→ **Required action**: Only the lines below from the one containing "Netflix verwijdert binnenkort mysterieuze" to the one containing "pour apporter un" should be repeated, both included and unchanged.

→ **Data extracts**:
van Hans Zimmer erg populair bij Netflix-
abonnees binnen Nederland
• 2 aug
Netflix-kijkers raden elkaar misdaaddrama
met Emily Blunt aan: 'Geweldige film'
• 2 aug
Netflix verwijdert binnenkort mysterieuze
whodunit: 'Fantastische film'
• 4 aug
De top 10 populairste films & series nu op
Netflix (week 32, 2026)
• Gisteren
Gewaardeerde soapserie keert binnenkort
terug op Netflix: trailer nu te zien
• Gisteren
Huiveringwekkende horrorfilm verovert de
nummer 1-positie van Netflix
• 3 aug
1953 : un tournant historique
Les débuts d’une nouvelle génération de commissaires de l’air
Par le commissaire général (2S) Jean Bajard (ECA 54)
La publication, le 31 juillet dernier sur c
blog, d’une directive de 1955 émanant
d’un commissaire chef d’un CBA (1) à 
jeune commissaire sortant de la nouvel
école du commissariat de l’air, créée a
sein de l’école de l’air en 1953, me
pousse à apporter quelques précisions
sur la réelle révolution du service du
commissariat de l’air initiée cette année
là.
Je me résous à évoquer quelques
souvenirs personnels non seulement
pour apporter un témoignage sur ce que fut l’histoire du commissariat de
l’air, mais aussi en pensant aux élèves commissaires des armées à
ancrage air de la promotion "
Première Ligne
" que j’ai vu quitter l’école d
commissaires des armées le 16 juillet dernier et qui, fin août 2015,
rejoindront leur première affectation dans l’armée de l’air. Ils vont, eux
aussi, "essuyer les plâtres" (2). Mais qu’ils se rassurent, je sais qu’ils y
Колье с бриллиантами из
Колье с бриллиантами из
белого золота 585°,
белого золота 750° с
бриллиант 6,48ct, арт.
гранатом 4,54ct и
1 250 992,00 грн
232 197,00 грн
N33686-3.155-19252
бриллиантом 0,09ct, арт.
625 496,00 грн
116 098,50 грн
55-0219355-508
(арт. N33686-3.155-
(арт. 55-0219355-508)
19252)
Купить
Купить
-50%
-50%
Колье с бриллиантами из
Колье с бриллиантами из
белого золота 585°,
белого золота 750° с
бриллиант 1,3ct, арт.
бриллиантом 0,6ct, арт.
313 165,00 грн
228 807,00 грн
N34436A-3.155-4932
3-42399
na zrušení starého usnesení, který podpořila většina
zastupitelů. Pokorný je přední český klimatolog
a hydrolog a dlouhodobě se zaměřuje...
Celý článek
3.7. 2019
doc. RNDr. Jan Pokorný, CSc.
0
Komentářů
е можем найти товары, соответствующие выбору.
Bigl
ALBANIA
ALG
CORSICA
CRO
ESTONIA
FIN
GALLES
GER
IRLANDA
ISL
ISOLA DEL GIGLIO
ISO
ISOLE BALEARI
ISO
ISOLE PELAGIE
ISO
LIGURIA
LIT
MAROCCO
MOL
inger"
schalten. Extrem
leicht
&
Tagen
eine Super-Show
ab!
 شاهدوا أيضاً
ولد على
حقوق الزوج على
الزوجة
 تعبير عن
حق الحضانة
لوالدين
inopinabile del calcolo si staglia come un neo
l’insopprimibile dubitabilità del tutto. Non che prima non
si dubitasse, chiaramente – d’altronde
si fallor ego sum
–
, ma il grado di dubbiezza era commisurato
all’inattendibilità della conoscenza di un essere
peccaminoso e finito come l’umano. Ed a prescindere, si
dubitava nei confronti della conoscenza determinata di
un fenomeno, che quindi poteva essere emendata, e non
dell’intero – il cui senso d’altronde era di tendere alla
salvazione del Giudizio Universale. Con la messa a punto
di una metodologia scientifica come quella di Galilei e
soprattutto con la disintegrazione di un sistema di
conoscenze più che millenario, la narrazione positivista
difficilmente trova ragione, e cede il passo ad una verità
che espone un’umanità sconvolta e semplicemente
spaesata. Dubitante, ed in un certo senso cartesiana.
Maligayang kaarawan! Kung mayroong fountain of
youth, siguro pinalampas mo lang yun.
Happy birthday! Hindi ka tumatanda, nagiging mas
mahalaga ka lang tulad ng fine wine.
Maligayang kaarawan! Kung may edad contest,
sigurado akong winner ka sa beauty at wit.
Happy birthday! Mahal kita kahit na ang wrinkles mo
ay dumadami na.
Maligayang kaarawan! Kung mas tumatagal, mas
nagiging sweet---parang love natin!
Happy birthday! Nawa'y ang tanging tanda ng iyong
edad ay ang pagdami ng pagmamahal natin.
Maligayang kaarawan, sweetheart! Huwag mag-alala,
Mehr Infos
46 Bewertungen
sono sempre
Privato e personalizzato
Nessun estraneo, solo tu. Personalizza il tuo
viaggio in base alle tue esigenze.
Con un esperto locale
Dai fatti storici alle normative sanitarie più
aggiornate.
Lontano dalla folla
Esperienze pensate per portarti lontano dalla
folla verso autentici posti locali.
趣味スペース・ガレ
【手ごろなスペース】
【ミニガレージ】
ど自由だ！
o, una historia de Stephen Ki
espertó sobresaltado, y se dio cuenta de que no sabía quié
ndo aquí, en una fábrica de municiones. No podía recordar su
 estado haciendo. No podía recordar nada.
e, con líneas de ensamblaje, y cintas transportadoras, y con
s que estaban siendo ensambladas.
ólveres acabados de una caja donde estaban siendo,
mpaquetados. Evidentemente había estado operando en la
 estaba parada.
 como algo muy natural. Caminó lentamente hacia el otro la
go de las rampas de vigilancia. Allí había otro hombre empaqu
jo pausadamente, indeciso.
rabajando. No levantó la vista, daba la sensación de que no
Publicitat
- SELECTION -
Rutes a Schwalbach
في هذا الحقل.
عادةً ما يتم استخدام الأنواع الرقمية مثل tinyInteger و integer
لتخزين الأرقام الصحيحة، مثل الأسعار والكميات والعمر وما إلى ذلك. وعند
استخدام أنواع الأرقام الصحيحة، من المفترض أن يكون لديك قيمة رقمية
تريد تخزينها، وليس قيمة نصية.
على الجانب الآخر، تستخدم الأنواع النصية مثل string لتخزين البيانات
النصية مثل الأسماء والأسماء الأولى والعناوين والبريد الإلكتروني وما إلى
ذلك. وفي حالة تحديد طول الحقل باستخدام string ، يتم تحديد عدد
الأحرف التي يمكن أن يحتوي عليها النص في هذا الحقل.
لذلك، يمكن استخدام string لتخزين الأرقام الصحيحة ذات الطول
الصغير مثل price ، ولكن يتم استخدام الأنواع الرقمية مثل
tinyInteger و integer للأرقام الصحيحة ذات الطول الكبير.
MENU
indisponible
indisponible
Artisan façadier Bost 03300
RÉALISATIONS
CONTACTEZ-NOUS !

→ **Answer to the exercise**:
Netflix verwijdert binnenkort mysterieuze
whodunit: 'Fantastische film'
• 4 aug
De top 10 populairste films & series nu op
Netflix (week 32, 2026)
• Gisteren
Gewaardeerde soapserie keert binnenkort
terug op Netflix: trailer nu te zien
• Gisteren
Huiveringwekkende horrorfilm verovert de
nummer 1-positie van Netflix
• 3 aug
1953 : un tournant historique
Les débuts d’une nouvelle génération de commissaires de l’air
Par le commissaire général (2S) Jean Bajard (ECA 54)
La publication, le 31 juillet dernier sur c
blog, d’une directive de 1955 émanant
d’un commissaire chef d’un CBA (1) à 
jeune commissaire sortant de la nouvel
école du commissariat de l’air, créée a
sein de l’école de l’air en 1953, me
pousse à apporter quelques précisions
sur la réelle révolution du service du
commissariat de l’air initiée cette année
là.
Je me résous à évoquer quelques
souvenirs personnels non seulement
pour apporter un témoignage sur ce que fut l’histoire du commissariat de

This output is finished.